#### WORK TO BE COMPLETED:
Go through the records line by line and work out how many lines hold the word "Podcast". Answer with the number only.

Extracted records

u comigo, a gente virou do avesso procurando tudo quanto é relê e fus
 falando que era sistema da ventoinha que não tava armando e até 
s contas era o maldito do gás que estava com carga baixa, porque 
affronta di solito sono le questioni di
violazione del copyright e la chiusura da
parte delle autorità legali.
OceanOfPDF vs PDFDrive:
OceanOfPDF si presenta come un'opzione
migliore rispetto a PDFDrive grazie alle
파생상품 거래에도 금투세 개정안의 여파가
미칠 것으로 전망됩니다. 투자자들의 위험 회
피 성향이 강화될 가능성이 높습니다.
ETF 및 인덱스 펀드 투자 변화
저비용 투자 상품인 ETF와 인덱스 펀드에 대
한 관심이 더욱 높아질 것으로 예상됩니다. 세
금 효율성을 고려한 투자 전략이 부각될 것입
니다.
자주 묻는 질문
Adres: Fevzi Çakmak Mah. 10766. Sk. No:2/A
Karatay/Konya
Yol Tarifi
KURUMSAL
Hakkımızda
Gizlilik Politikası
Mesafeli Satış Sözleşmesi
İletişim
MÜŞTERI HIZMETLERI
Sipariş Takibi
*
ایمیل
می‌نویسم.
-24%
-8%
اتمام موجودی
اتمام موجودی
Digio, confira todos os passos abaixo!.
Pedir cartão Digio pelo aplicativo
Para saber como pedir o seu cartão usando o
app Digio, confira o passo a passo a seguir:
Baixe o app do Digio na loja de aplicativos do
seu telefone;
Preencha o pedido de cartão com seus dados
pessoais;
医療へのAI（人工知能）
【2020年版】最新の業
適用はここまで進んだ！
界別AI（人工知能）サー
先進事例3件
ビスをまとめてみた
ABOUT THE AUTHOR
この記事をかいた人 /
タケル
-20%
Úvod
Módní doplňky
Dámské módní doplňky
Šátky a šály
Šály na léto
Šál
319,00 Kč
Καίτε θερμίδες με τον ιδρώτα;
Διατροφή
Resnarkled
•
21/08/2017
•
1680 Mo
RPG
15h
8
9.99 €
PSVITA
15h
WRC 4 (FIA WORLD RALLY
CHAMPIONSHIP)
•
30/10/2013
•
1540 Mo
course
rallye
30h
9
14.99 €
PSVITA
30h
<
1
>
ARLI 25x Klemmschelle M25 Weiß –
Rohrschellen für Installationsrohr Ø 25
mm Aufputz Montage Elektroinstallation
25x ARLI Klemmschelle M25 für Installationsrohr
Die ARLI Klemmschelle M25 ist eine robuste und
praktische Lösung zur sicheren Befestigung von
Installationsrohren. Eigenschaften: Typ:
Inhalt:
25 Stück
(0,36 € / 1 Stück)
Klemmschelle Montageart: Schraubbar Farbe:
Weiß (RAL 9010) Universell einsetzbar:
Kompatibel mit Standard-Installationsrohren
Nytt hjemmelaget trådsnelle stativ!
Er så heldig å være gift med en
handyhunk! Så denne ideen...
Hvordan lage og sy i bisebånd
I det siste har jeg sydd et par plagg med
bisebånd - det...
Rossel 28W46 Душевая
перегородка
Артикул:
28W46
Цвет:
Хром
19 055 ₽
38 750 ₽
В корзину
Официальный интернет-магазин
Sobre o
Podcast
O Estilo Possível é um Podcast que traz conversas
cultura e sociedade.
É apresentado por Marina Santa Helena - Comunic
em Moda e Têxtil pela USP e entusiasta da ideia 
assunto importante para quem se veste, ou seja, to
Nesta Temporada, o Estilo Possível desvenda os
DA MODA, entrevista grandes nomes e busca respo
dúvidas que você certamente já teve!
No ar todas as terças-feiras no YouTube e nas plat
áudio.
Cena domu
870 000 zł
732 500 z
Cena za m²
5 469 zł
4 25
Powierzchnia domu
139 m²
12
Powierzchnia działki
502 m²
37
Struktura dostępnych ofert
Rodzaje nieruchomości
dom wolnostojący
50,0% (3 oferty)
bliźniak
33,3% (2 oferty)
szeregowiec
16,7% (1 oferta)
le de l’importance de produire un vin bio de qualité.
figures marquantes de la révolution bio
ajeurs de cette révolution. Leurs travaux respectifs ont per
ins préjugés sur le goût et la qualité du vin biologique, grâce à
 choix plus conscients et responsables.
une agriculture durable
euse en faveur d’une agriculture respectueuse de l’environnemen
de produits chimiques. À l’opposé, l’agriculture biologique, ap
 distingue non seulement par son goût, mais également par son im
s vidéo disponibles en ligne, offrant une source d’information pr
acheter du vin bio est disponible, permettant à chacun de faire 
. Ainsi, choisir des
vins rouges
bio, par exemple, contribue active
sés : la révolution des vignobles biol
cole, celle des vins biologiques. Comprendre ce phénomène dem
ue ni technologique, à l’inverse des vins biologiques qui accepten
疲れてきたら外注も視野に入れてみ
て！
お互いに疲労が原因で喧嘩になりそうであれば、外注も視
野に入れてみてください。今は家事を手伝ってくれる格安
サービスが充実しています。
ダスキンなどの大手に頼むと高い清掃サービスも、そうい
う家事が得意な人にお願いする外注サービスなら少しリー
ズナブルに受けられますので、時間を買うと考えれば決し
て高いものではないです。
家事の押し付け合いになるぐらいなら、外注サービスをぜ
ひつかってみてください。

#### RESULT BELOW:
2